If I do
p = (char *)p2;
Is this an "explicit" cast? Or just a cast?
I would call it just "a cast". Specifically, the cast (or
"cast expression" or "cast-expression") is the part on the right
hand side of the assigment. From a C99 draft:
6.3.4 Cast operators
Syntax
[#1]
cast-expr:
unary-expr
( type-name ) cast-expr
...
Semantics
[#4] Preceding an expression by a parenthesized type name
converts the value of the expression to the named type.
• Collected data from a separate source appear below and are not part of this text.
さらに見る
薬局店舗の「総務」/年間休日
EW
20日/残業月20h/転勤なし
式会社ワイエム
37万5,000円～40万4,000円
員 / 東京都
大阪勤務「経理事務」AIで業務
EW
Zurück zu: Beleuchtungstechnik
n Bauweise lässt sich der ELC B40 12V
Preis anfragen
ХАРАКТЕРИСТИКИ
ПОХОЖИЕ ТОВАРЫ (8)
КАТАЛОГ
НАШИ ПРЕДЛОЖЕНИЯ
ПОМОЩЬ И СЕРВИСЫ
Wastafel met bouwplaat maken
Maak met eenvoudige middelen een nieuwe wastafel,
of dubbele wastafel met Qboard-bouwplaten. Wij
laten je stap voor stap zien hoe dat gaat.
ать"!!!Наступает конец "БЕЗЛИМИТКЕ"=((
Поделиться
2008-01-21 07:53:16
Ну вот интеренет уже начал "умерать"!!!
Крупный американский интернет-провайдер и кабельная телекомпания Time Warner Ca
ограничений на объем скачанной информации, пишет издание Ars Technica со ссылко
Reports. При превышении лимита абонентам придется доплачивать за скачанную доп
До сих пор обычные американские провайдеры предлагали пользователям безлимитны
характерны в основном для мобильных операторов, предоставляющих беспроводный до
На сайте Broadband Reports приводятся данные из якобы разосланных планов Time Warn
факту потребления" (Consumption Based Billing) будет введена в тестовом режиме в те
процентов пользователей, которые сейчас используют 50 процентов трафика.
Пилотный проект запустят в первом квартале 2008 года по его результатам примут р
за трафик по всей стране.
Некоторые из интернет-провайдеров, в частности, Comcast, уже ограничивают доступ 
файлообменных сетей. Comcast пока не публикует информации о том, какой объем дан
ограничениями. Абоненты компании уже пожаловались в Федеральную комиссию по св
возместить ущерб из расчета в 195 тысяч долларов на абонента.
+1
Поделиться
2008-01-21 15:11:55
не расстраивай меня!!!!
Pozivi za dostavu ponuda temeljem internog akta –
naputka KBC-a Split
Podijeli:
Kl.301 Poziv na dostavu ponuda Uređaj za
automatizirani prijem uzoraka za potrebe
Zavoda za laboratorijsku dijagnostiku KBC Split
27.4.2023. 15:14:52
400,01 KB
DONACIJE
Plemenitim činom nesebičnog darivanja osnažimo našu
This construction is called a cast.73 A cast that specifies
no conversion has no effect on the type or value of an
expression.74
__________
73. A cast does not yield an lvalue. Thus, a cast to a
qualified type has the same effect as a cast to the
unqualified version of the type.
74. If the value of the expression is represented with
greater precision or range than required by the type
named by the cast (6.2.1.7), then the cast specifies a
conversion even if the type of the expression is the
same as the named type.
I will note that the phrase "explicit cast" *does* appear in the
(draft) Standard, right in the section I elided above:
Constraints
[#2] Unless the type name specifies a void type, the type
name shall specify qualified or unqualified scalar type and
the operand shall have scalar type.
[#3] Conversions that involve pointers, other than where
permitted by the constraints of 6.3.16.1, shall be specified
by means of an explicit cast.
However, this is the only occurrence of that phrase, and it appears
after the following:
6.2 Conversions
[#1] Several operators convert operand values from one type
to another automatically. This subclause specifies the
result required from such an implicit conversion, as well as
those that result from a cast operation (an explicit
conversion). The list in 6.2.1.7 summarizes the conversions
performed by most ordinary operators; it is supplemented as
required by the discussion of each operator in 6.3.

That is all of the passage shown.